[DATA UNDER STUDY — start]
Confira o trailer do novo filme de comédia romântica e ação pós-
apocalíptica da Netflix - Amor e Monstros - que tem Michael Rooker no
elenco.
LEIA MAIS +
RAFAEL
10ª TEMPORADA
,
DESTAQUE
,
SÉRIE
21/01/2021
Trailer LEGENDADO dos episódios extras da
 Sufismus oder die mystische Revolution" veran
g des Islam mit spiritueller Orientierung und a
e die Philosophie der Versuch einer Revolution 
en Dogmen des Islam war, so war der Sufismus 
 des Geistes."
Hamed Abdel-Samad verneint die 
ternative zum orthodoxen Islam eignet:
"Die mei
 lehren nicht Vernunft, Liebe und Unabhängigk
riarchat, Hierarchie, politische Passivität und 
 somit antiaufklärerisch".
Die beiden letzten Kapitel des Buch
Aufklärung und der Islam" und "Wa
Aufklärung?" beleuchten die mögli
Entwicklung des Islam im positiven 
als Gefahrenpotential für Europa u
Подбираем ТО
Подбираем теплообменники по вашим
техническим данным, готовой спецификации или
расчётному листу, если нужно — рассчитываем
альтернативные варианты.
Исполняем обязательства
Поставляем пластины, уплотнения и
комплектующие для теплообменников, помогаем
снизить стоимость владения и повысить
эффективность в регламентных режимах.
[DATA UNDER STUDY — finish]
[DATA UNDER STUDY — start]
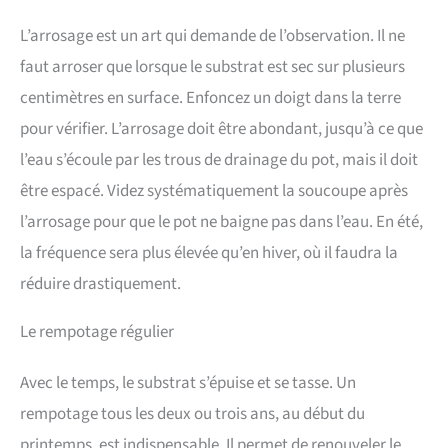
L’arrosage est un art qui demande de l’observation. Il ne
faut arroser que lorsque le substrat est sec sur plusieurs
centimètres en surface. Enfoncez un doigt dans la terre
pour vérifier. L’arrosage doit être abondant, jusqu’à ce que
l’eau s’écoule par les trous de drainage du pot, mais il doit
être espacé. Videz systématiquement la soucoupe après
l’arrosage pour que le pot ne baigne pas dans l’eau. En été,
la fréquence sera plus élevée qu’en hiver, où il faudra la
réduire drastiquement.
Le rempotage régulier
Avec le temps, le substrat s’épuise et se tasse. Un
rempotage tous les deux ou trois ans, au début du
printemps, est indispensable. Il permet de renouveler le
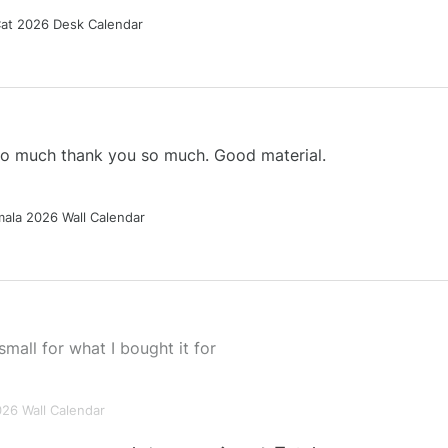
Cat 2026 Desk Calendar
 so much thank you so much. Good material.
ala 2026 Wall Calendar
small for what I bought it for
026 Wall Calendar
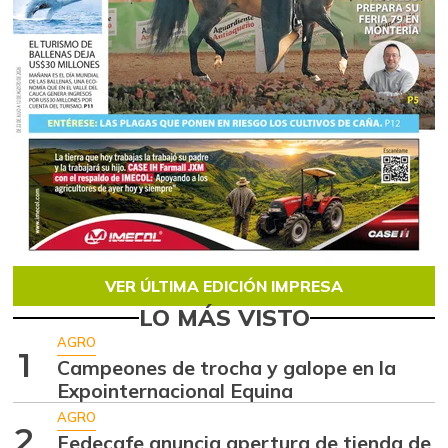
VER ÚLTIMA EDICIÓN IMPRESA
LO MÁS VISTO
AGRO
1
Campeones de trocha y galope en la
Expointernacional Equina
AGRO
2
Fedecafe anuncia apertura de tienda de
[DATA UNDER STUDY — finish]
[DATA UNDER STUDY — start]
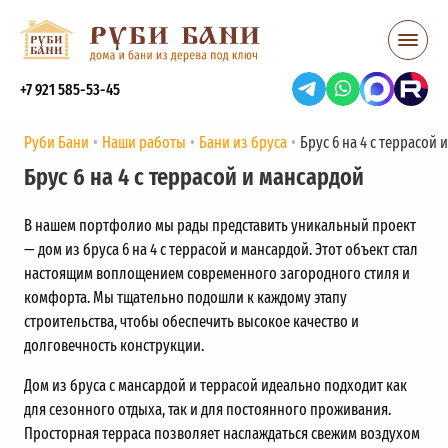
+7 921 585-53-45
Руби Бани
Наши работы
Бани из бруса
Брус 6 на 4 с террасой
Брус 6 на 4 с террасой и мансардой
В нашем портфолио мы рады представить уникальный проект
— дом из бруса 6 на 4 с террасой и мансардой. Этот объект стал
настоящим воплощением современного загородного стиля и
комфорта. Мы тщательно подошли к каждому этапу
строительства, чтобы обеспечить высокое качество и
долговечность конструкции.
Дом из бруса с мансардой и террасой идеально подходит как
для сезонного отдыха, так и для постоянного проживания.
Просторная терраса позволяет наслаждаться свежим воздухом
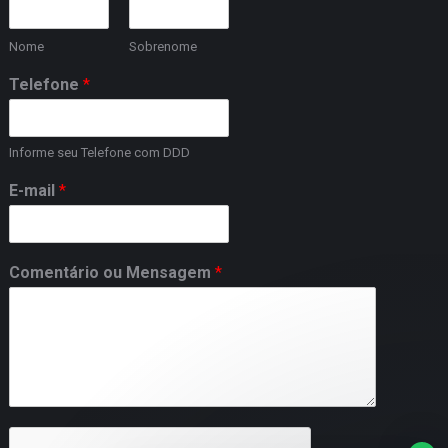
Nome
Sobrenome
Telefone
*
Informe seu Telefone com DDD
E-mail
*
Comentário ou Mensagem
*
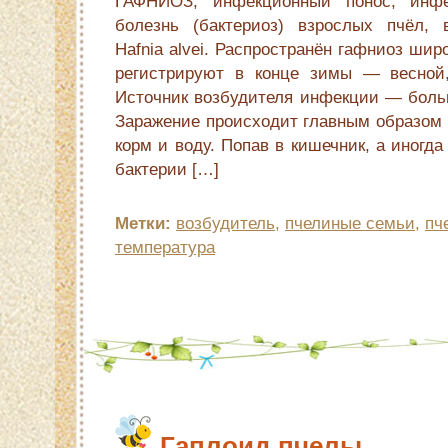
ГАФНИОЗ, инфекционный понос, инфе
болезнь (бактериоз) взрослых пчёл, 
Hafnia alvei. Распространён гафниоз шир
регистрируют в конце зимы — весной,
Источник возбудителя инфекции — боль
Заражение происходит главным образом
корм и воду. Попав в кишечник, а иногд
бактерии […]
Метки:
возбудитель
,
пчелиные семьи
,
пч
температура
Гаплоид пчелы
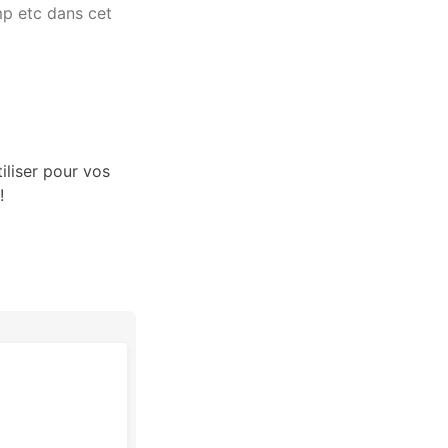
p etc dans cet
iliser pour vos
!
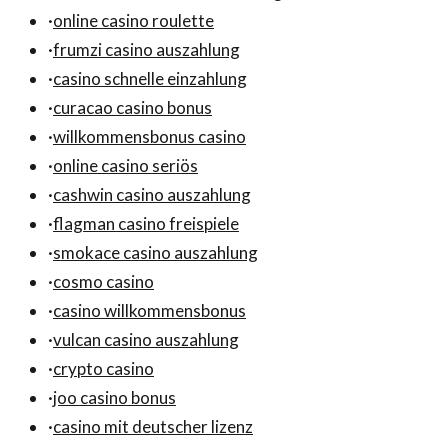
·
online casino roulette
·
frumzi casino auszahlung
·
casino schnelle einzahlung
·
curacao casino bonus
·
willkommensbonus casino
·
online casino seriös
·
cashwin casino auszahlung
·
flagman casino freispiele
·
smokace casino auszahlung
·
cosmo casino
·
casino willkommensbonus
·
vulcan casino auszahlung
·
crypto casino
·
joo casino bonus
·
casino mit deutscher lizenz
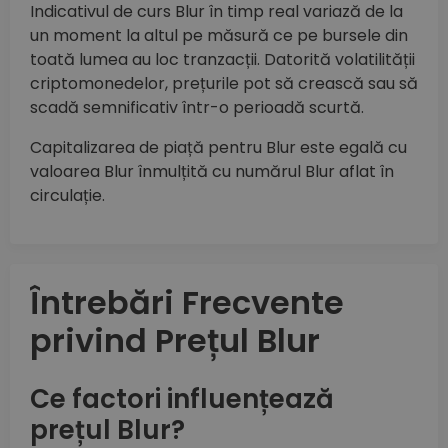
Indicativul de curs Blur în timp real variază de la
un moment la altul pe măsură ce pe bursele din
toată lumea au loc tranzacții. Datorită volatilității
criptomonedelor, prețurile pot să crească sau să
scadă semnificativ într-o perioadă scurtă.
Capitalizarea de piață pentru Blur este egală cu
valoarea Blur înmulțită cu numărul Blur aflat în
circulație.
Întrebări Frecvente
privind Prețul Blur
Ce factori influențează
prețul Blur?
[DATA UNDER STUDY — finish]
**EXERCISE:**
Scan the entries above for the string "substrat" and copy each line containing it.

**ANSWER TO THIS PROBLEM:**
faut arroser que lorsque le substrat est sec sur plusieurs
Avec le temps, le substrat s’épuise et se tasse. Un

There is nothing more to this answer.